Концентрируемый в руках государства общественный чистый доход шёл на расширенное воспроизводство, на другие общественные нужды, а персонально каждому трудящемуся его доля дохода попадала в виде регулярного снижения определяющих розничных цен и систематического наращивания фондов общественного потребления. Снижение цен осуществлялось государством в плановом порядке за счёт того же налога с оборота.

При нормально действующем двухмасштабном ценообразовании налог с оборота ценообразующим фактором не является. Он получается как разница между отпускной ценой предприятия и ценой рыночного равновесия спроса и предложения на данный товар. Равновесная цена складывается объективно. Снизить цену на товар, но так, чтобы он тут же не исчез с прилавков, можно только при условии, что на рынок поступит несколько большее количество этого товара и с более низкой себестоимостью.
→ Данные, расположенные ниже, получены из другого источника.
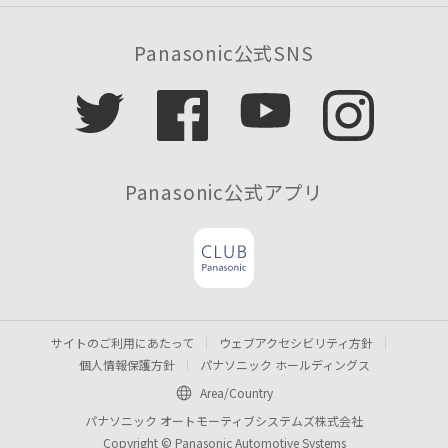
Panasonic公式SNS
Panasonic公式アプリ
サイトのご利用にあたって
ウェブアクセシビリティ方針
個人情報保護方針
パナソニック ホールディングス
Area/Country
パナソニック オートモーティブシステムズ株式会社
Copyright © Panasonic Automotive Systems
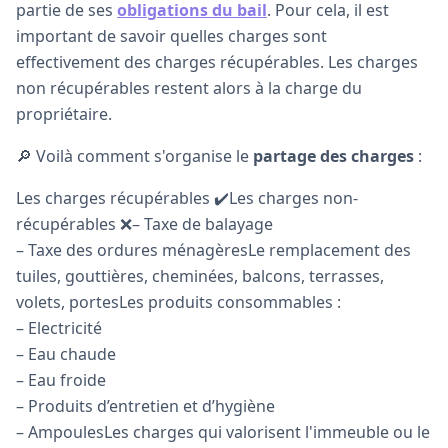
partie de ses
obligations du bail
. Pour cela, il est
important de savoir quelles charges sont
effectivement des charges récupérables. Les charges
non récupérables restent alors à la charge du
propriétaire.
🔎 Voilà comment s'organise le
partage des charges
:
Les charges récupérables ✔️Les charges non-
récupérables ❌– Taxe de balayage
– Taxe des ordures ménagèresLe remplacement des
tuiles, gouttières, cheminées, balcons, terrasses,
volets, portesLes produits consommables :
– Electricité
– Eau chaude
– Eau froide
– Produits d’entretien et d’hygiène
– AmpoulesLes charges qui valorisent l'immeuble ou le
Поэтому, если государство снижает цены и при этом ситуацию на рынке потребительских товаров держит полностью под контролем (а это так и было в период сталинского снижения цен), то это показывает, что себестоимость общественно-конечной продукции – товаров народного потребления – реально и неуклонно сокращается. А это, в свою очередь, значит, что себестоимость сокращается по всей общественно-технологической цепочке, ибо при этой системе общественно-технологическая цепочка органически замыкается на потребительский рынок. Иными словами, для правильно построенной социалистической экономики лаг регулярного снижения базовых розничных цен – это объективно такой же интегральный критерий эффективности, как для капиталистической системы – прибыль на капитал. Если в социалистическом народном хозяйстве регулярно снижаются цены и при этом не происходит дестабилизации потребительского рынка, то абсолютно гарантировано, можете не проверять, что там растёт производительность труда, растёт фондоотдача, падает материалоёмкость и т.д. Социалистическая экономика с регулярно снижающимися ценами – это, автоматически, экономика высокоэффективная, или, если угодно, «ресурсосберегающая». А вовсе никакая не «затратная». «Затратной», т.е. имеющей резко неблагоприятную динамику показателей эффективности, она стала после 1957-го и в особенности после 1965г., когда вот этот блестяще угаданный механизм консолидации и распределения чистого дохода на народнохозяйственном уровне был сломан и заменён действительно ублюдочным, псевдокапиталистическим механизмом формирования дохода на уровне нижележащих производственных и управленческих звеньев. А здесь доход неизбежно стал попадать в руки местных микроэлит, но никак не трудящихся.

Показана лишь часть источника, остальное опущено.